Only one stretch of the data is wanted: the line containing "Anytime tickets", the line containing "pre-cast installation.", and every line between them, copied exactly.
Input data START
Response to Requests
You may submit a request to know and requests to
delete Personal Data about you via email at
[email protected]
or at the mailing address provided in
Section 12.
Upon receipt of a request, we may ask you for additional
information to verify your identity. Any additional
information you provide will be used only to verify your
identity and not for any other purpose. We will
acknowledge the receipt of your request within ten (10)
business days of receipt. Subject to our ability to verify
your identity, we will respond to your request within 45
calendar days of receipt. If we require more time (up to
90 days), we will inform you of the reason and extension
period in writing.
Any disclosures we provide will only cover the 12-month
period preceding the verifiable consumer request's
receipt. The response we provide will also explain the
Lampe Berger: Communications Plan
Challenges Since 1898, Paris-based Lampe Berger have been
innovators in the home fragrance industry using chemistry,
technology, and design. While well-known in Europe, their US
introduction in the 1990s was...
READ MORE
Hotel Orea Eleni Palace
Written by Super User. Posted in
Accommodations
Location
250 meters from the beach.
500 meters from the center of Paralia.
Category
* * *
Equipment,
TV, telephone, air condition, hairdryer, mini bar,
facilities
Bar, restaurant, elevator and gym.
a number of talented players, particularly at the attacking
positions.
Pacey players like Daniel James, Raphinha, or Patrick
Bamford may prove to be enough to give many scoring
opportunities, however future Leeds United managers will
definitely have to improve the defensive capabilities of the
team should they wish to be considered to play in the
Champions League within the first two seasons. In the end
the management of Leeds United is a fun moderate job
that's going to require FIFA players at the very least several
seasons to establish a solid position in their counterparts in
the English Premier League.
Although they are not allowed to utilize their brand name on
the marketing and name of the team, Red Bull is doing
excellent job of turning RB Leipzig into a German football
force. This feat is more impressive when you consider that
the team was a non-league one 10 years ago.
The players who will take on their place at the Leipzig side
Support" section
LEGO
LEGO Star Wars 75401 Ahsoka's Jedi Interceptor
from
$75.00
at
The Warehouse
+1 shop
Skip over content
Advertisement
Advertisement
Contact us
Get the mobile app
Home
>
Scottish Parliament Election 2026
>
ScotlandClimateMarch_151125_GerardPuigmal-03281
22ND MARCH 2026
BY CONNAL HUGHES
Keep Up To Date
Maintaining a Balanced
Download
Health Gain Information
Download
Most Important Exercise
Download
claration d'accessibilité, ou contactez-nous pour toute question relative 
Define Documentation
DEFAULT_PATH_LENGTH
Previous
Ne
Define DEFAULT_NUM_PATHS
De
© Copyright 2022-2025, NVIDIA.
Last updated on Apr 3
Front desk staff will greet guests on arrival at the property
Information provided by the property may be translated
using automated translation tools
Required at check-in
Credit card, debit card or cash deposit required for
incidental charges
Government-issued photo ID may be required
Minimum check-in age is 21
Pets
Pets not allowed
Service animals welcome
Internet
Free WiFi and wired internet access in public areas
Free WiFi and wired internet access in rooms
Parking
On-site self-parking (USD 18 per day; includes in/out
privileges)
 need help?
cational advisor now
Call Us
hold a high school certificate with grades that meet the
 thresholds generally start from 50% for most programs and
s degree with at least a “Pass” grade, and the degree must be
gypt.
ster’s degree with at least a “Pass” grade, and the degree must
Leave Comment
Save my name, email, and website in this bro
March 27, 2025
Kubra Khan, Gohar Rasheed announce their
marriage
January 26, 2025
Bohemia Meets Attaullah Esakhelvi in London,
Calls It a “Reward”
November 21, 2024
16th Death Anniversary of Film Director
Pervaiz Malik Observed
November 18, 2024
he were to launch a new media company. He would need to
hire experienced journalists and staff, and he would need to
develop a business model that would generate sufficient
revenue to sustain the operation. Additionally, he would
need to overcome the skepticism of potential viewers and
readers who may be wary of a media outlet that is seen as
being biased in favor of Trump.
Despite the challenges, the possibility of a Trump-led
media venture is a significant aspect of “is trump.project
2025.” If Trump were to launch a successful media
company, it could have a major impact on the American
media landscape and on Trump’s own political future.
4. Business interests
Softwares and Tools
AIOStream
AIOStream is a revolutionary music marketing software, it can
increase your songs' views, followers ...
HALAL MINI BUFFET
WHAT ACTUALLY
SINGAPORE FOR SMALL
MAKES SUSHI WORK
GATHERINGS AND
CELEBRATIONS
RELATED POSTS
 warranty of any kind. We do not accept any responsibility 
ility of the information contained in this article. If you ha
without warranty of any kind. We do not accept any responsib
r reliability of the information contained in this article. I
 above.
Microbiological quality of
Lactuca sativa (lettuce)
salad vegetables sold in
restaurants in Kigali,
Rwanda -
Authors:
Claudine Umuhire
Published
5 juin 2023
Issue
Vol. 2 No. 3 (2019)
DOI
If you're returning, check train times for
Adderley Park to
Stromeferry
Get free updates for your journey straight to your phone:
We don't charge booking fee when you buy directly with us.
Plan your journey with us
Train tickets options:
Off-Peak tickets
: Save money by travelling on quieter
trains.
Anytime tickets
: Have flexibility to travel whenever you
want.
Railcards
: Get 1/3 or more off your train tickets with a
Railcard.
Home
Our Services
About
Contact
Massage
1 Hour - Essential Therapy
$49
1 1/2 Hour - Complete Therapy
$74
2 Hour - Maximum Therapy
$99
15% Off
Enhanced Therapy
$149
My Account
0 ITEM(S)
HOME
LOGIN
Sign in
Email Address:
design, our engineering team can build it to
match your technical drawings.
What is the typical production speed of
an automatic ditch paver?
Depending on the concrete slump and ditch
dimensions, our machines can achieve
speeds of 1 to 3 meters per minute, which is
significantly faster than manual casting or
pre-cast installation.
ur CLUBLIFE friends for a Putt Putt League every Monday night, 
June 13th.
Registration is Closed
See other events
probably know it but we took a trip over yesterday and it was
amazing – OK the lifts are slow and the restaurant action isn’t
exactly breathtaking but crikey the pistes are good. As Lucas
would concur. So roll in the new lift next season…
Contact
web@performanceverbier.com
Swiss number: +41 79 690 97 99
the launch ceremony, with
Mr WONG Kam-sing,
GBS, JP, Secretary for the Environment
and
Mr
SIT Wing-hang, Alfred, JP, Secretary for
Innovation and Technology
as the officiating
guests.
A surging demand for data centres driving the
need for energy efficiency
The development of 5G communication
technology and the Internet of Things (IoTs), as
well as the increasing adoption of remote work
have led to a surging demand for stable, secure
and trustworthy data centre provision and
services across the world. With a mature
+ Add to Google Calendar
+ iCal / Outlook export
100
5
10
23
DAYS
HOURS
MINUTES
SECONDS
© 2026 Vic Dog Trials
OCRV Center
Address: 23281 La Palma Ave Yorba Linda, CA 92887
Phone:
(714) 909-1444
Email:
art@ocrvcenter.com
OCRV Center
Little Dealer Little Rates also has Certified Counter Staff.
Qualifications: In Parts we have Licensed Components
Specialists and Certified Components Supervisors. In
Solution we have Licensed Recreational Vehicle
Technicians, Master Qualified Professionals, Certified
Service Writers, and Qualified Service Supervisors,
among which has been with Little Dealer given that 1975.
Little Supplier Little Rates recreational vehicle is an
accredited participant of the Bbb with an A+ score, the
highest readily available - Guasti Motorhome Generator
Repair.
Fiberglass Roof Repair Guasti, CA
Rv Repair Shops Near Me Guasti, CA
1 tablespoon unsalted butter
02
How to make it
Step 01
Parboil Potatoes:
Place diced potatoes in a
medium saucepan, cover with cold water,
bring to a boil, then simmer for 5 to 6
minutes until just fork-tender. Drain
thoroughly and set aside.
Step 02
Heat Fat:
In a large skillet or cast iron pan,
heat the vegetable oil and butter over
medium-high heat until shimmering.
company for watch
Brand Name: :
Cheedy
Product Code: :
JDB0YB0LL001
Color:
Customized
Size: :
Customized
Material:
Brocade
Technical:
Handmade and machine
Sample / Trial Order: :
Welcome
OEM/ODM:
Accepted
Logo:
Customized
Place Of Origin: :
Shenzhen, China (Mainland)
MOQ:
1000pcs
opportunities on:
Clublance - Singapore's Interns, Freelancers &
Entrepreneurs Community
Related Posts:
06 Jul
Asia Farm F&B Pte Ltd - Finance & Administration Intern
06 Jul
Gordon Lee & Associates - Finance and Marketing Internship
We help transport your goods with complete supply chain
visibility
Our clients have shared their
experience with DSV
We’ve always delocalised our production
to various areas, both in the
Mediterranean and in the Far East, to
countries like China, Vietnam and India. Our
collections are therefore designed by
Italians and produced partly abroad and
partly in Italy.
Input data END
■ **Task result**
Anytime tickets
: Have flexibility to travel whenever you
want.
Railcards
: Get 1/3 or more off your train tickets with a
Railcard.
Home
Our Services
About
Contact
Massage
1 Hour - Essential Therapy
$49
1 1/2 Hour - Complete Therapy
$74
2 Hour - Maximum Therapy
$99
15% Off
Enhanced Therapy
$149
My Account
0 ITEM(S)
HOME
LOGIN
Sign in
Email Address:
design, our engineering team can build it to
match your technical drawings.
What is the typical production speed of
an automatic ditch paver?
Depending on the concrete slump and ditch
dimensions, our machines can achieve
speeds of 1 to 3 meters per minute, which is
significantly faster than manual casting or
pre-cast installation.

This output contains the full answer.